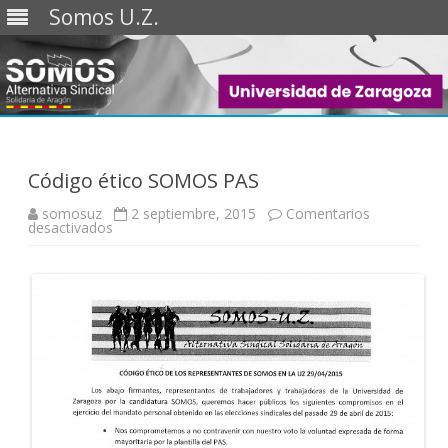
Somos U.Z.
Saltar
al
contenido
Código ético SOMOS PAS
somosuz
2 septiembre, 2015
Comentarios
en
desactivados
Código
ético
SOMOS
PAS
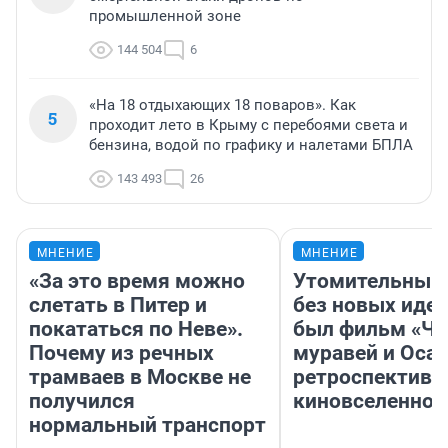
промышленной зоне
144 504
6
«На 18 отдыхающих 18 поваров». Как
5
проходит лето в Крыму с перебоями света и
бензина, водой по графику и налетами БПЛА
143 493
26
МНЕНИЕ
МНЕНИЕ
«За это время можно
Утомительный 
слетать в Питер и
без новых идей
покататься по Неве».
был фильм «Че
Почему из речных
муравей и Оса»
трамваев в Москве не
ретроспектива
получился
киновселенной
нормальный транспорт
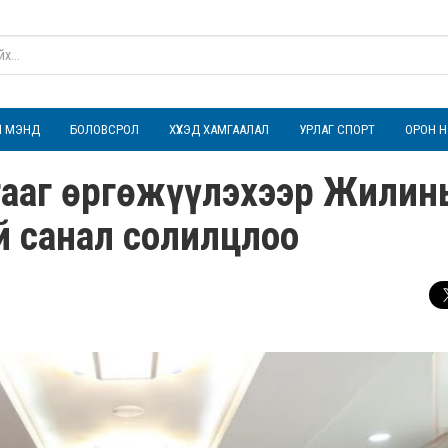
ҮЛ МЭНД
БОЛОВСРОЛ
ХҮҮХЭД ХАМГААЛАЛ
УРЛАГ СПОРТ
ОРОН Н
гааг өргөжүүлэхээр Жилин
 санал солилцлоо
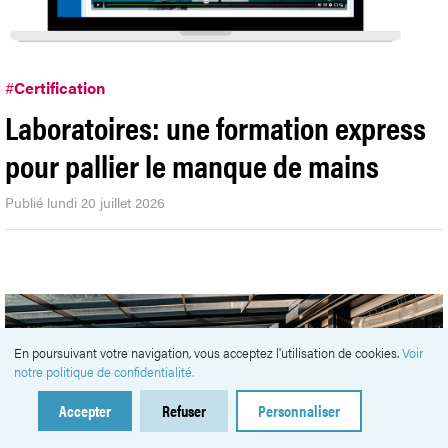
#
Certification
Laboratoires: une formation express
pour pallier le manque de mains
Publié lundi 20 juillet 2026
En poursuivant votre navigation, vous acceptez l'utilisation de cookies.
Voir
notre politique de confidentialité.
Accepter
Refuser
Personnaliser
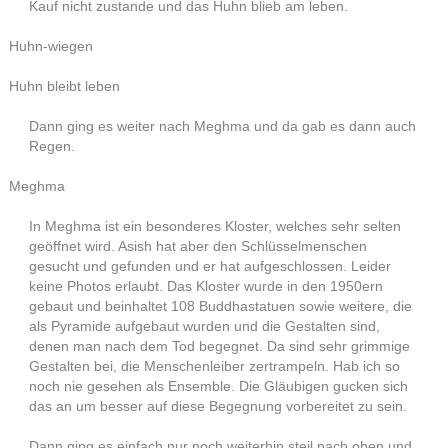
Kauf nicht zustande und das Huhn blieb am leben.
Huhn-wiegen
Huhn bleibt leben
Dann ging es weiter nach Meghma und da gab es dann auch
Regen.
Meghma
In Meghma ist ein besonderes Kloster, welches sehr selten
geöffnet wird. Asish hat aber den Schlüsselmenschen
gesucht und gefunden und er hat aufgeschlossen. Leider
keine Photos erlaubt. Das Kloster wurde in den 1950ern
gebaut und beinhaltet 108 Buddhastatuen sowie weitere, die
als Pyramide aufgebaut wurden und die Gestalten sind,
denen man nach dem Tod begegnet. Da sind sehr grimmige
Gestalten bei, die Menschenleiber zertrampeln. Hab ich so
noch nie gesehen als Ensemble. Die Gläubigen gucken sich
das an um besser auf diese Begegnung vorbereitet zu sein.
Dann ging es einfach nur noch weiterhin steil nach oben und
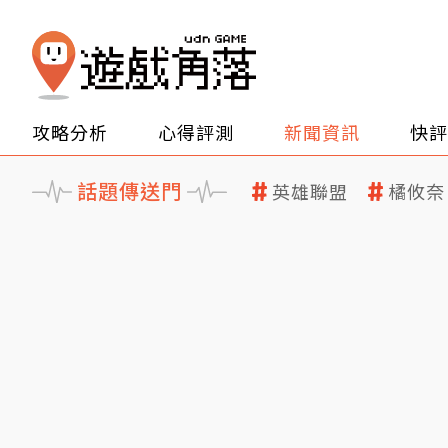
攻略分析
心得評測
新聞資訊
快評
話題傳送門
英雄聯盟
橘攸奈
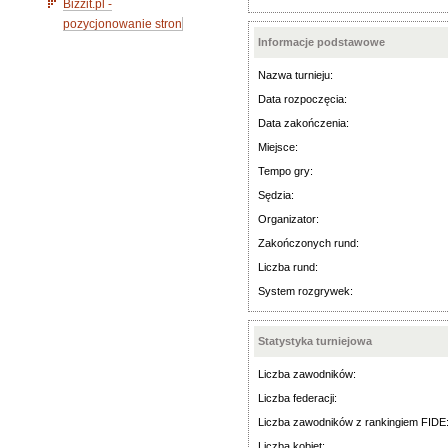
Bizzit.pl -
pozycjonowanie stron
Informacje podstawowe
Nazwa turnieju:
Data rozpoczęcia:
Data zakończenia:
Miejsce:
Tempo gry:
Sędzia:
Organizator:
Zakończonych rund:
Liczba rund:
System rozgrywek:
Statystyka turniejowa
Liczba zawodników:
Liczba federacji:
Liczba zawodników z rankingiem FIDE
Liczba kobiet:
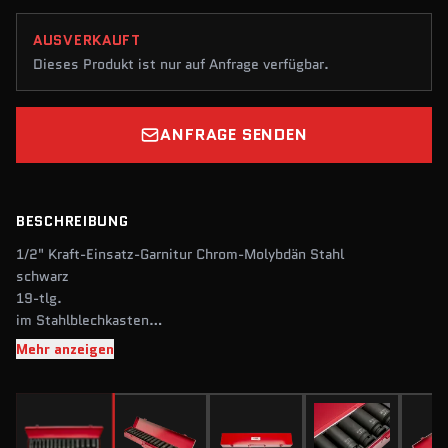
AUSVERKAUFT
Dieses Produkt ist nur auf Anfrage verfügbar.
ANFRAGE SENDEN
BESCHREIBUNG
1/2" Kraft-Einsatz-Garnitur Chrom-Molybdän Stahl
schwarz
19-tlg.
im Stahlblechkasten
1/2" Kraft-Einsatz, lange Ausführung 10 | 11 | 12 | 13 | 14 | 15
Mehr anzeigen
| 16 |
17 | 18 | 19 | 21 | 22 | 24 | 27 | 30 mm
2 x Ring für 1/2" Kraft-Einsätze
2 x Stift für 1/2" Kraft-Einsatze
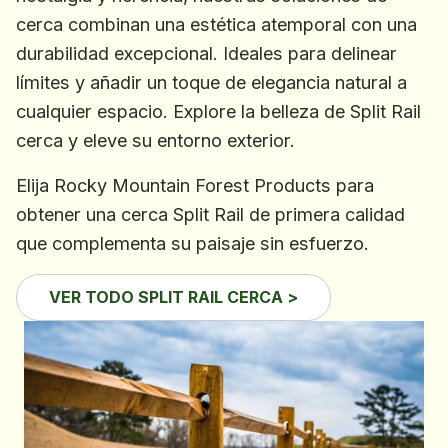
cerca combinan una estética atemporal con una
durabilidad excepcional. Ideales para delinear
límites y añadir un toque de elegancia natural a
cualquier espacio. Explore la belleza de Split Rail
cerca y eleve su entorno exterior.
Elija Rocky Mountain Forest Products para
obtener una cerca Split Rail de primera calidad
que complementa su paisaje sin esfuerzo.
VER TODO SPLIT RAIL CERCA >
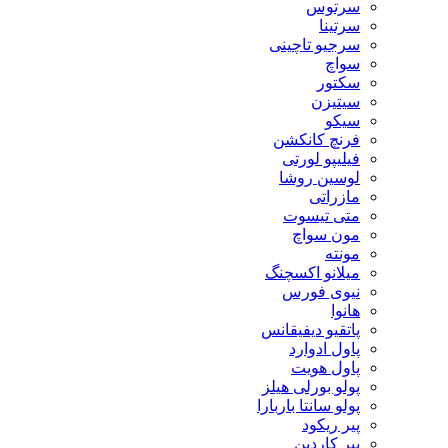
سرتوس
سرتینا
سرجیو تاچینی
سواچ
سکتور
سیتیزن
سیکو
فرنچ کانکشن
فیلیپو لورتی
لوسین روشا
مازراتی
متی تیسوت
مون سواچ
مونته
میلانو اکسچنگ
نیوی فورس
هانوا
پاتقیو دیفیقانس
پاول ادوارد
پاول هویت
پولو بورلی هیلز
پولو سانتا باربارا
پیر ریکود
پیر کاردین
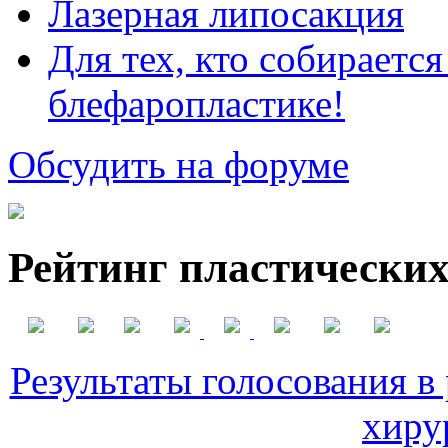
Лазерная липосакция
Для тех, кто собираетс
блефаропластике!
Обсудить на форуме
Рейтинг пластических
Результаты голосования в
хиру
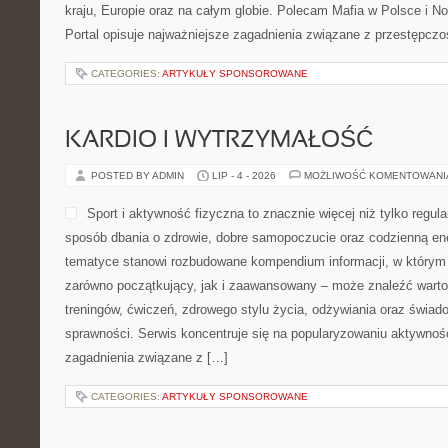
kraju, Europie oraz na całym globie. Polecam Mafia w Polsce i 
Portal opisuje najważniejsze zagadnienia związane z przestępcz
CATEGORIES:
ARTYKUŁY SPONSOROWANE
KARDIO I WYTRZYMAŁOŚĆ
POSTED BY ADMIN
LIP - 4 - 2026
MOŻLIWOŚĆ KOMENTOWAN
Sport i aktywność fizyczna to znacznie więcej niż tylko regula
sposób dbania o zdrowie, dobre samopoczucie oraz codzienną ene
tematyce stanowi rozbudowane kompendium informacji, w którym 
zarówno początkujący, jak i zaawansowany – może znaleźć warto
treningów, ćwiczeń, zdrowego stylu życia, odżywiania oraz świad
sprawności. Serwis koncentruje się na popularyzowaniu aktywnośc
zagadnienia związane z […]
CATEGORIES:
ARTYKUŁY SPONSOROWANE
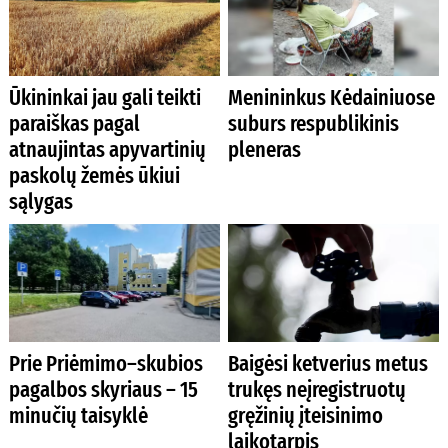
Ūkininkai jau gali teikti
Menininkus Kėdainiuose
paraiškas pagal
suburs respublikinis
atnaujintas apyvartinių
pleneras
paskolų žemės ūkiui
sąlygas
Prie Priėmimo–skubios
Baigėsi ketverius metus
pagalbos skyriaus – 15
trukęs neįregistruotų
minučių taisyklė
gręžinių įteisinimo
laikotarpis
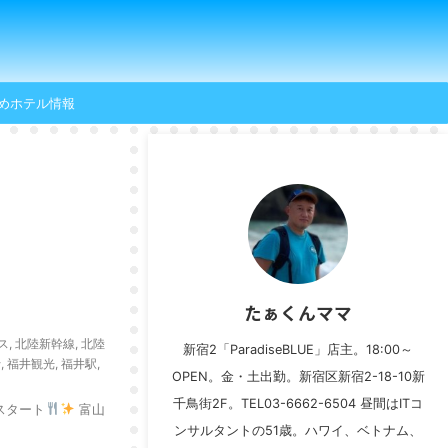
めホテル情報
たぁくんママ
ス
,
北陸新幹線
,
北陸
新宿2「ParadiseBLUE」店主。18:00～
行
,
福井観光
,
福井駅
,
OPEN。金・土出勤。新宿区新宿2-18-10新
千鳥街2F。TEL03-6662-6504 昼間はITコ
スタート
富山
ンサルタントの51歳。ハワイ、ベトナム、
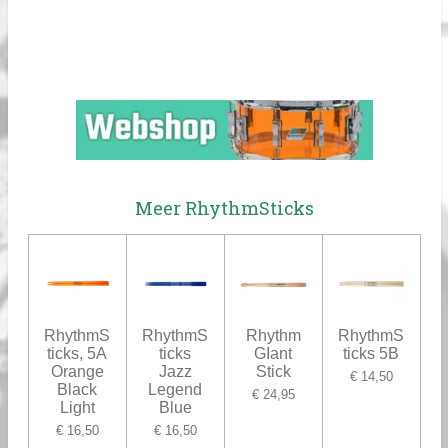
Meer RhythmSticks
RhythmS
RhythmS
Rhythm
RhythmS
ticks, 5A
ticks
GIant
ticks 5B
Orange
Jazz
Stick
€ 14,50
Black
Legend
€ 24,95
Light
Blue
€ 16,50
€ 16,50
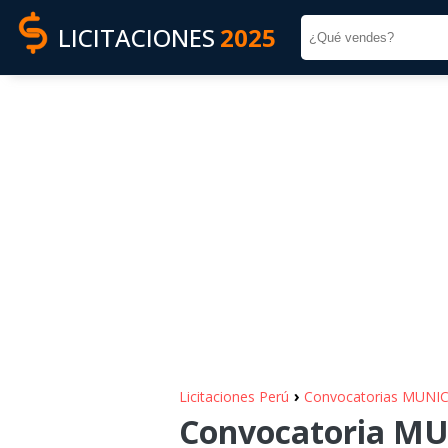
LICITACIONES
2025
›
Licitaciones Perú
Convocatorias MUNI
Convocatoria M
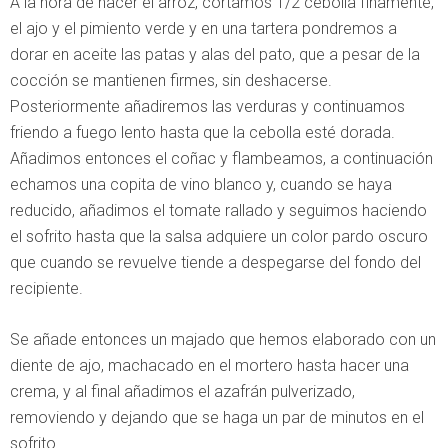
A la hora de hacer el arroz, cortamos 1/2 cebolla finamente,
el ajo y el pimiento verde y en una tartera pondremos a
dorar en aceite las patas y alas del pato, que a pesar de la
cocción se mantienen firmes, sin deshacerse.
Posteriormente añadiremos las verduras y continuamos
friendo a fuego lento hasta que la cebolla esté dorada.
Añadimos entonces el coñac y flambeamos, a continuación
echamos una copita de vino blanco y, cuando se haya
reducido, añadimos el tomate rallado y seguimos haciendo
el sofrito hasta que la salsa adquiere un color pardo oscuro
que cuando se revuelve tiende a despegarse del fondo del
recipiente.
Se añade entonces un majado que hemos elaborado con un
diente de ajo, machacado en el mortero hasta hacer una
crema, y al final añadimos el azafrán pulverizado,
removiendo y dejando que se haga un par de minutos en el
sofrito.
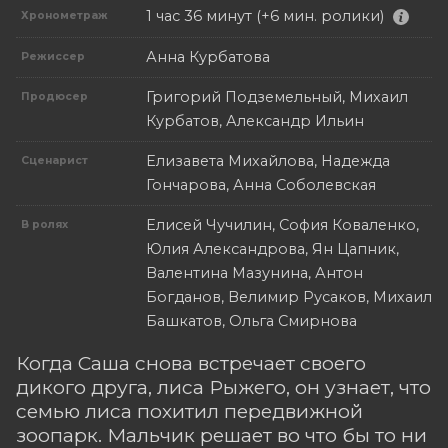
1 час 36 минут (+6 мин. ролики)
Хронометраж
Анна Курбатова
Режиссер
Григорий Подземельный, Михаил
Продюсер
Курбатов, Александр Ильин
Елизавета Михайлова, Надежда
Сценарист
Гончарова, Анна Соболевская
Елисей Чучилин, София Коваленко,
В ролях
Юлия Александрова, Ян Цапник,
Валентина Мазунина, Антон
Богданов, Велимир Русаков, Михаил
Башкатов, Ольга Смирнова
Когда Саша снова встречает своего
дикого друга, лиса Рыжего, он узнает, что
семью лиса похитил передвижной
зоопарк. Мальчик решает во что бы то ни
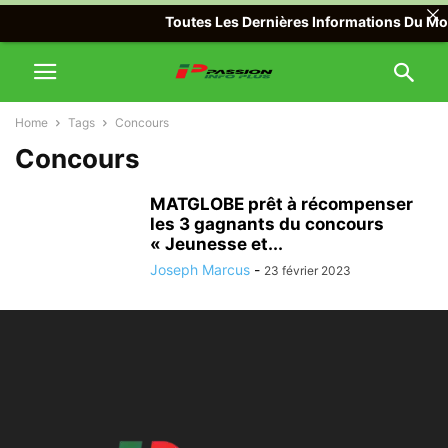
Toutes Les Dernières Informations Du Mond
Home
Tags
Concours
Concours
MATGLOBE prêt à récompenser
les 3 gagnants du concours
« Jeunesse et...
Joseph Marcus
-
23 février 2023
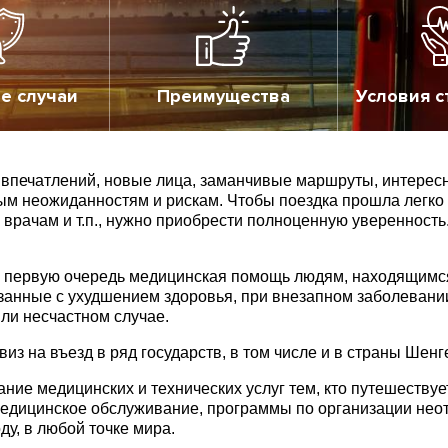
е случаи
Преимущества
Условия с
х впечатлений, новые лица, заманчивые маршруты, интересн
м неожиданностям и рискам. Чтобы поездка прошла легко
врачам и т.п., нужно приобрести полноценную уверенность
в первую очередь медицинская помощь людям, находящимся 
язанные с ухудшением здоровья, при внезапном заболевани
ли несчастном случае.
з на въезд в ряд государств, в том числе и в страны Шенг
ание медицинских и технических услуг тем, кто путешеству
медицинское обслуживание, программы по организации не
оду, в любой точке мира.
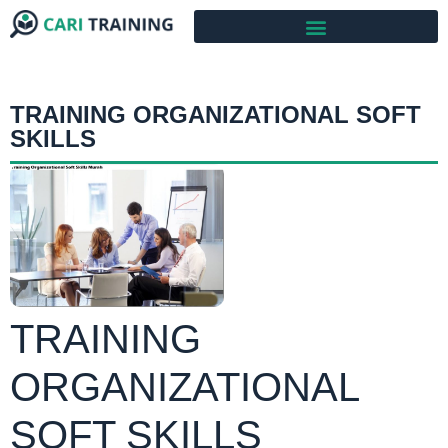
TRAINING ORGANIZATIONAL SOFT
SKILLS
TRAINING
ORGANIZATIONAL
SOFT SKILLS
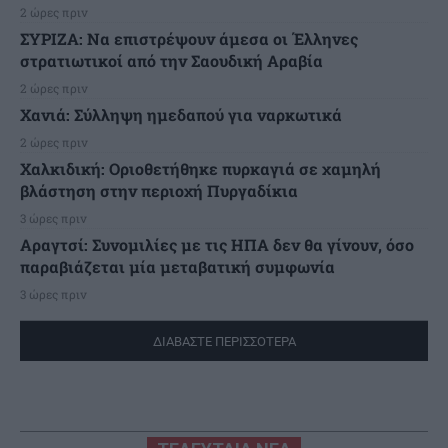
2 ώρες πριν
ΣΥΡΙΖΑ: Να επιστρέψουν άμεσα οι Έλληνες
στρατιωτικοί από την Σαουδική Αραβία
2 ώρες πριν
Χανιά: Σύλληψη ημεδαπού για ναρκωτικά
2 ώρες πριν
Χαλκιδική: Οριοθετήθηκε πυρκαγιά σε χαμηλή
βλάστηση στην περιοχή Πυργαδίκια
3 ώρες πριν
Αραγτσί: Συνομιλίες με τις ΗΠΑ δεν θα γίνουν, όσο
παραβιάζεται μία μεταβατική συμφωνία
3 ώρες πριν
ΔΙΑΒΑΣΤΕ ΠΕΡΙΣΣΟΤΕΡΑ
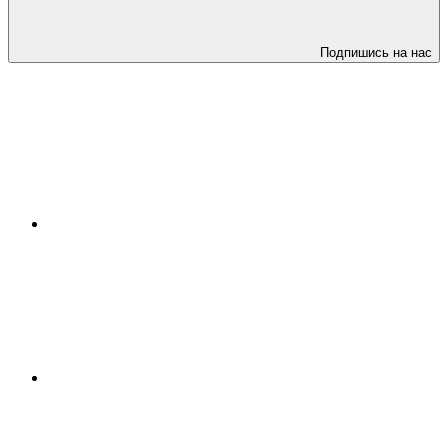
Подпишись на нас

+ + + + + + +

Your assignment: Output each line of the listing above that has "związane".

Exercise result:
Portal opisuje najważniejsze zagadnienia związane z przestępcz
zagadnienia związane z […]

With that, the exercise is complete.